The last Chapter of the book covers the conclusions of Elkins, in his 'Nine Steps Down the Ladder of Disorder' he takes a point by point look at what the book essentially says. His first point, Destroy Symmetry, the second Destroy Orientation, and so forth, but it is in the Envoi that he concludes what he wants us to take from the book itself: 'My central objective has been to show that pictures are much harder to write about than they appear to be when interpretations focus on namable symbols and stories. It is harder still to remain alert to the temptation to separate meaning from apparent meaninglessness.'
Elkins gives as many interpretive strategies as are out there at this time in the realm of the visual. He insists that there are verbal definitions of the visual object, but there is also a place where there is a silence . . . a place were the verbal cannot go.
In summation, Elkins has given us a very well researched volume that is basically a single argument, and, being a visualist myself, I find this very interesting. However, the book is almost self defeating, in that we have a visualist talking about how the verbal cannot be accurate in defining the object, while doing all of this in long and very learned chapters of verbal presentation, defending the right of the visual to be beyond the verbal. I think what we have here is the dilemma of much of modern philosophy and aesthetics. Wittgenstein opened many worlds up to logic and in the end found places where the verbal could not go, simply by his own definition. I am not a philosopher, so much of what he says is beyond my ability to critique. However, as a visualist, an artist, I know that language, and certainly this book, is basically about using words to define what visual marks on a surface may or may not be fitted with meaning in language.
What all of theses writers, from Elkins to Wittgenstein, to Derrida, and Lyotard, have missed is that the first language of man 'is' the visual language. I quote John Berger from _Ways of Seeing_: 'Seeing comes before words. The child looks and recognizes before it can speak.' Language of writing, the process of formal naming, is the secondary act to seeing itself.

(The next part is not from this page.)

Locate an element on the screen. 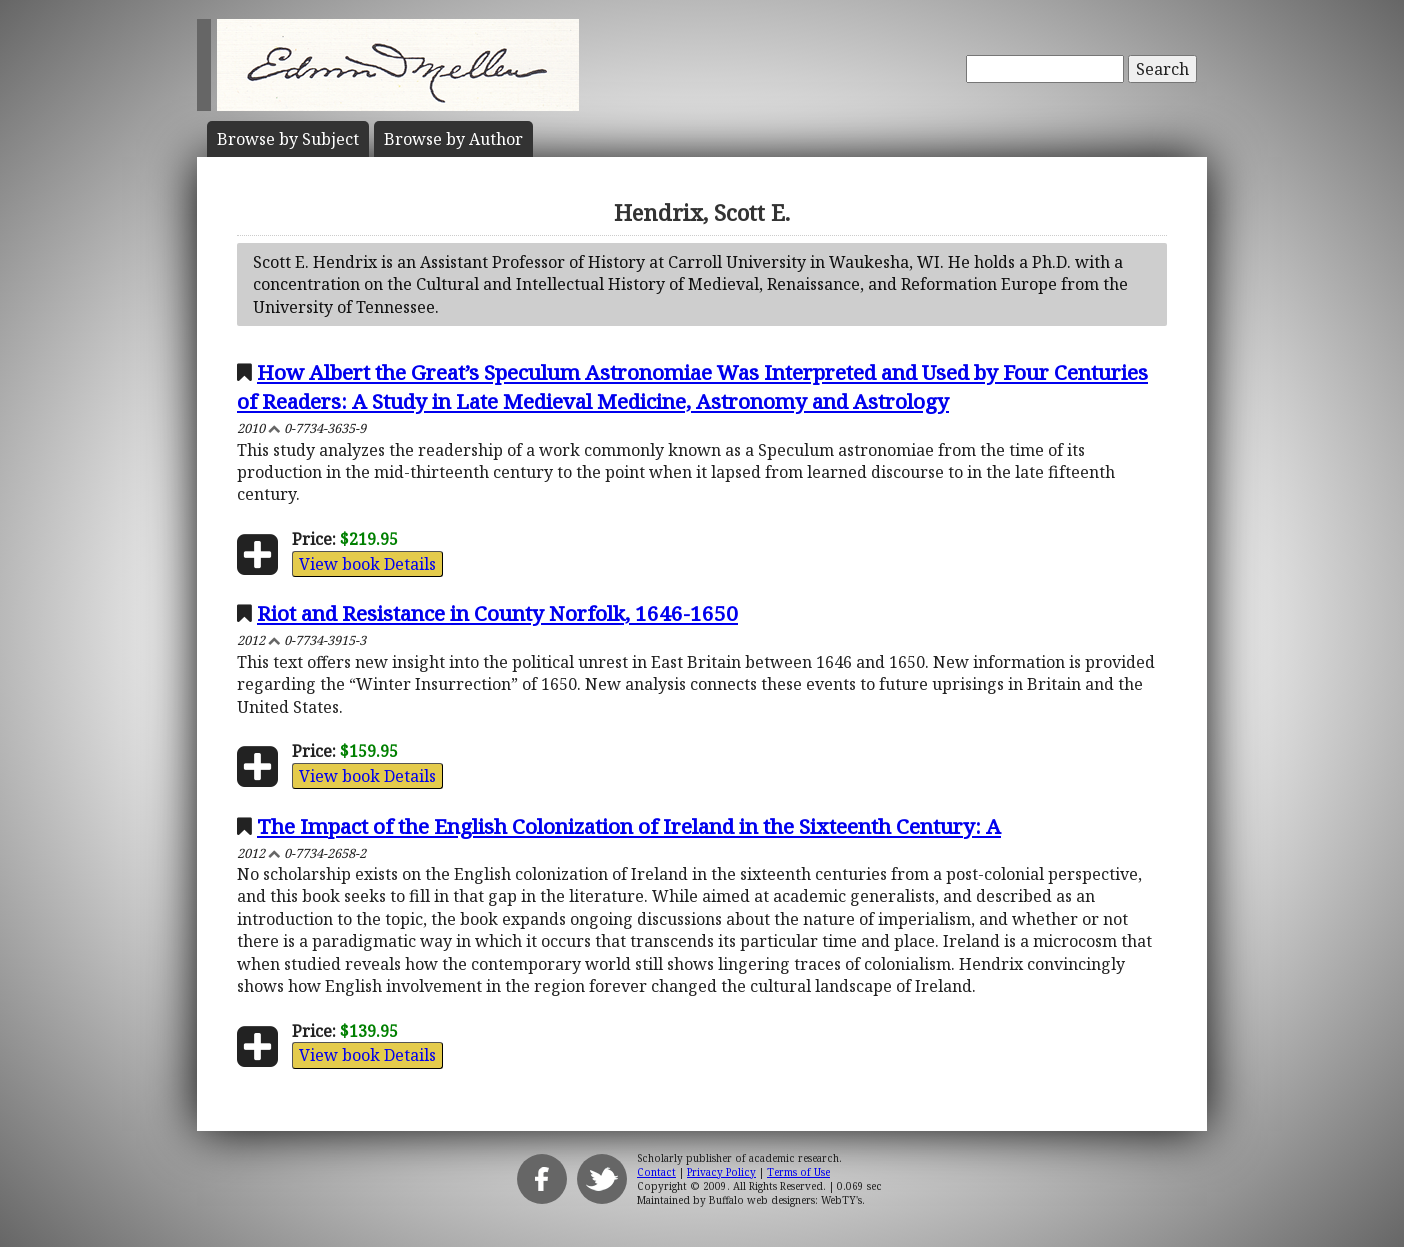 The height and width of the screenshot is (1247, 1404). Riot and Resistance in County Norfolk, 1646-1650 is located at coordinates (497, 613).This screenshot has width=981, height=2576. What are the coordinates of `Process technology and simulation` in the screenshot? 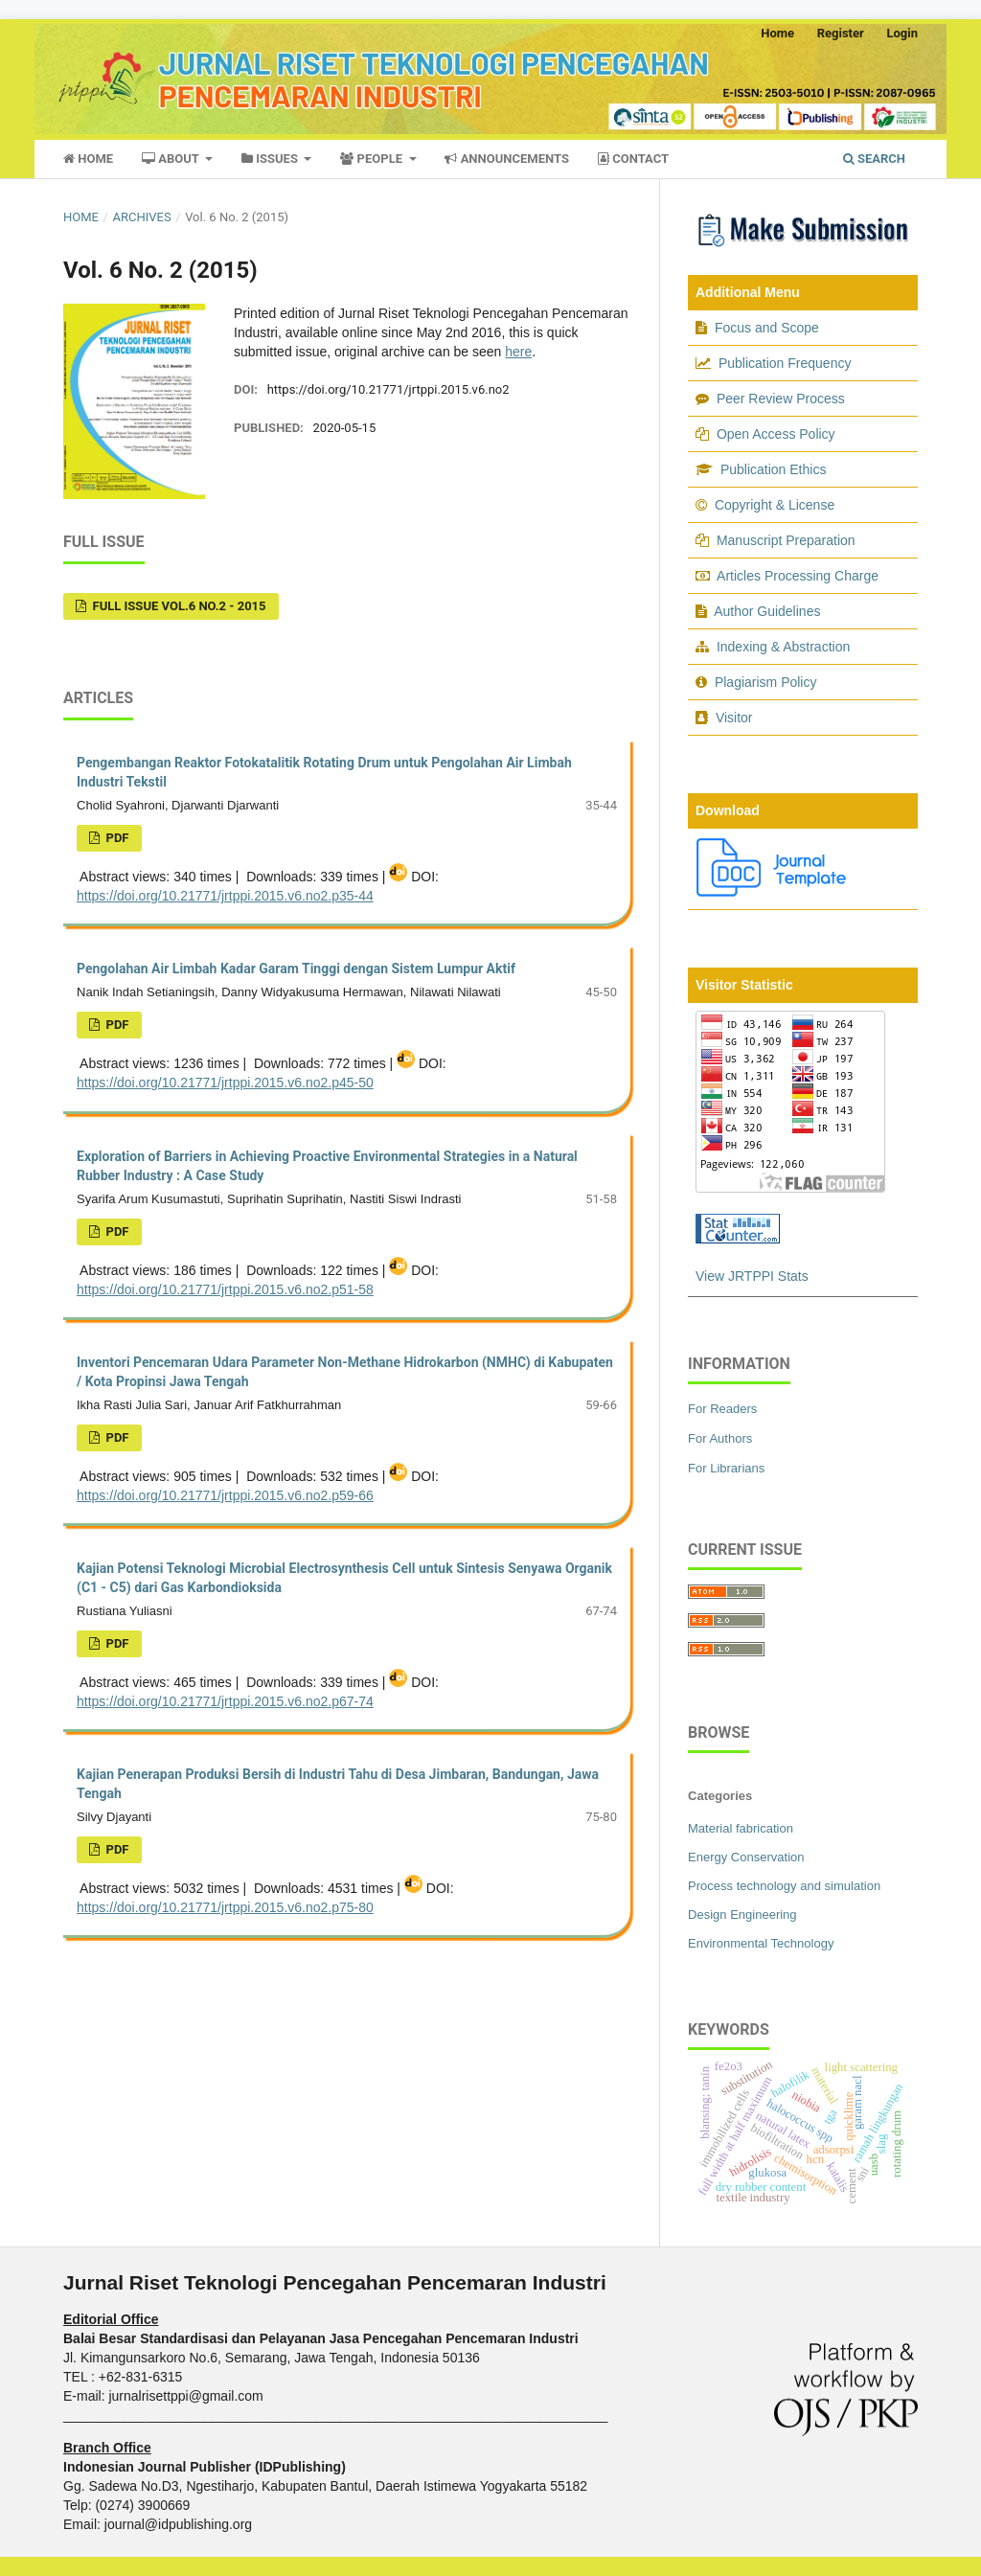 It's located at (784, 1886).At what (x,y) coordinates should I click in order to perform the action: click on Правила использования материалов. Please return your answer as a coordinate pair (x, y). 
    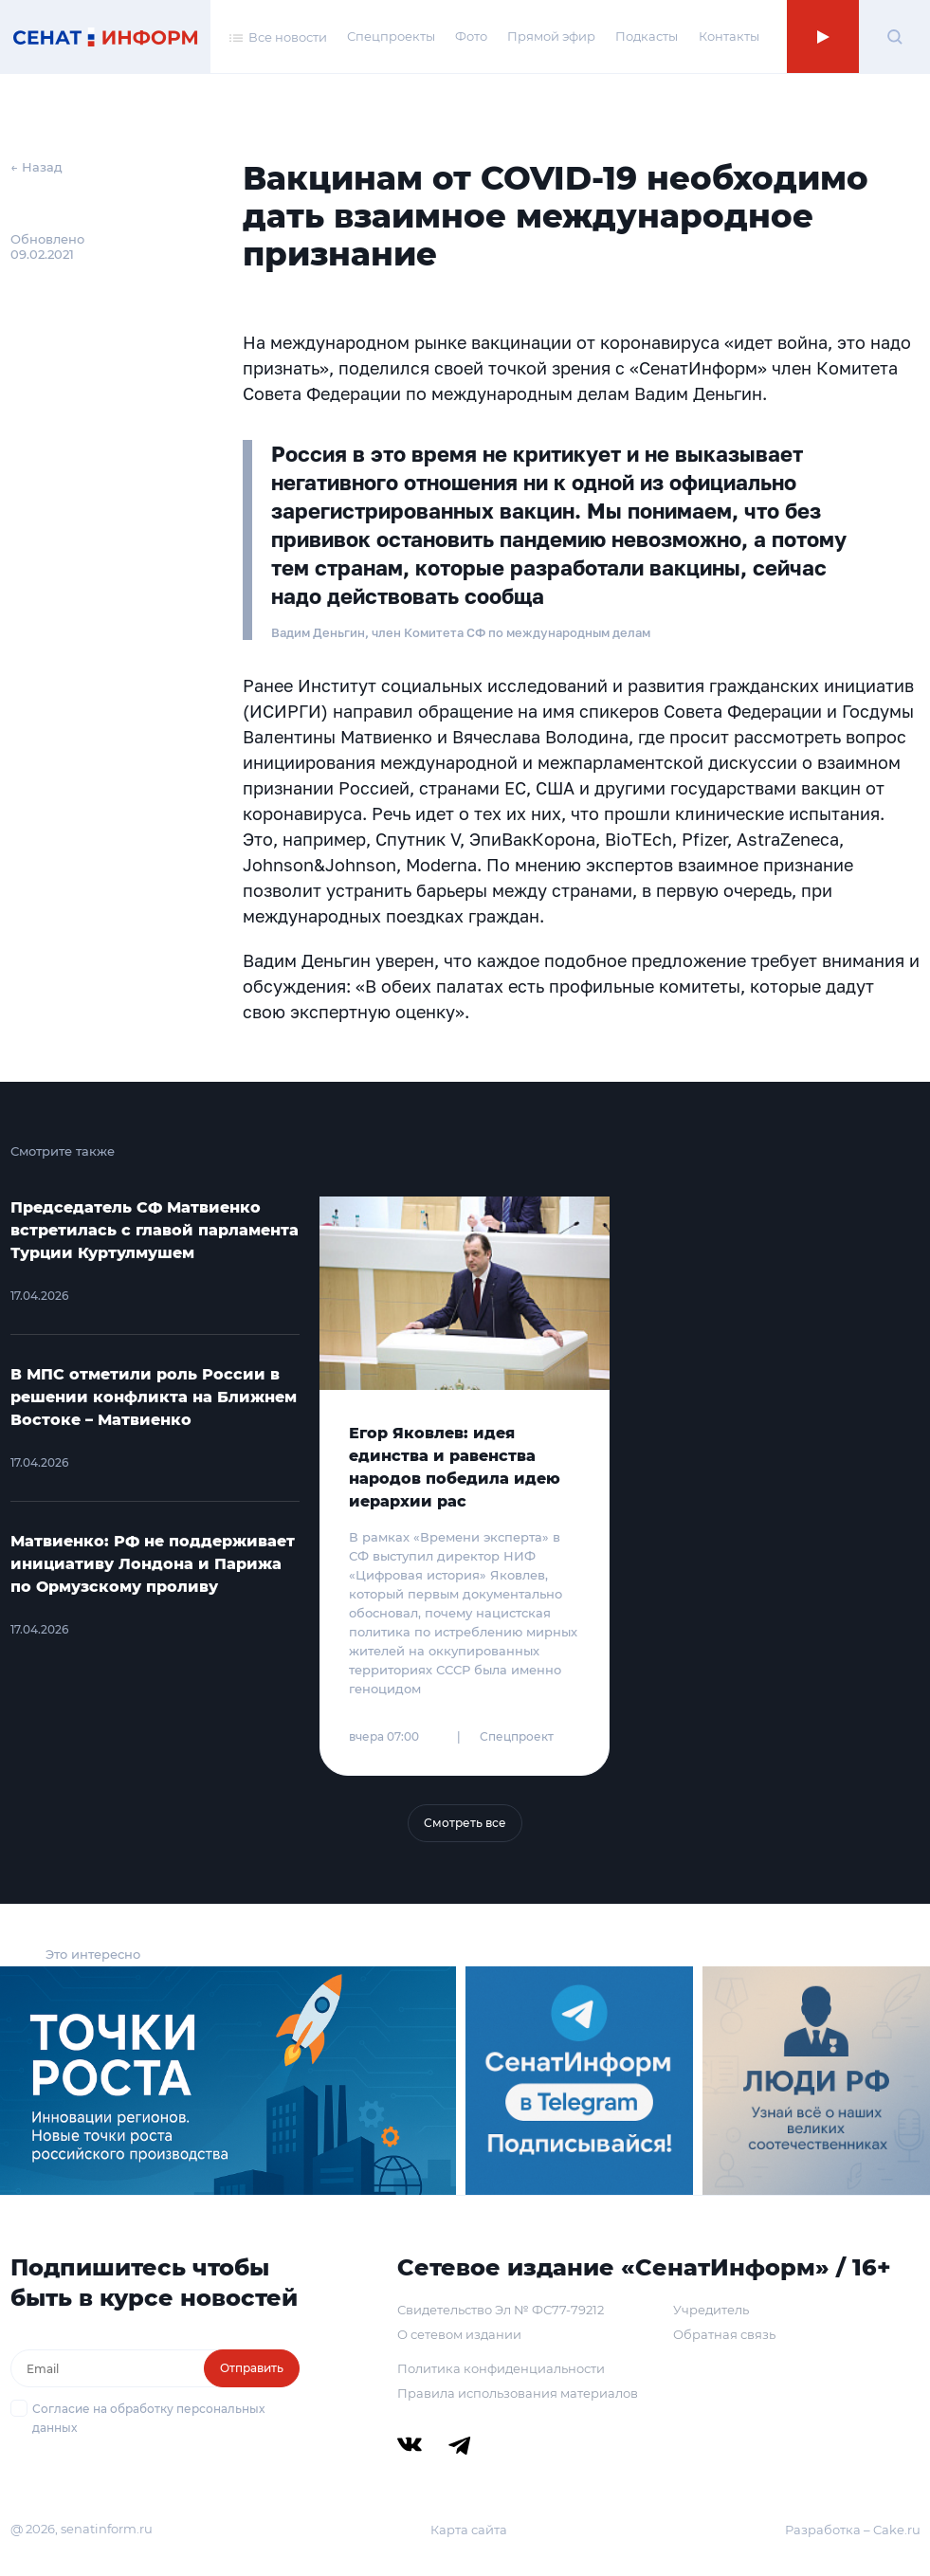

I find Elkins's book valuable in that his argument recognizes the fact that there are some places language cannot define, particularly in the realm of the visual. He presents a learned argument for his case. My great criticism of the book is that it is meant for an effete audience. The book will be important to graduate schools and scholars alike, but it is hardly in the realm of the ordinary reader and visual artist or cinematographer. It will remain a wonderfully written scholarly treatise that will wither as time goes on and other aesthetic arguments are furthered. I feel this book, although well done, is one in which Elkins furthers his ideas to his peers, not to a general audience. There is a redeeming note, in that the book does start to show a scholarly approach to deny, or at very least to comment on postmodern philosophy and the lack of depth in its very shadowy tenets. Lacan, Lyotard, Derrida have had a great impact on the intelligentsia of the Western world and have had little if any antagonists or arguments to contest their shallow and nihilistic bent. This book is a small offering but an offering nonetheless, to access the truth: of language and its limits in the presentation of the visual.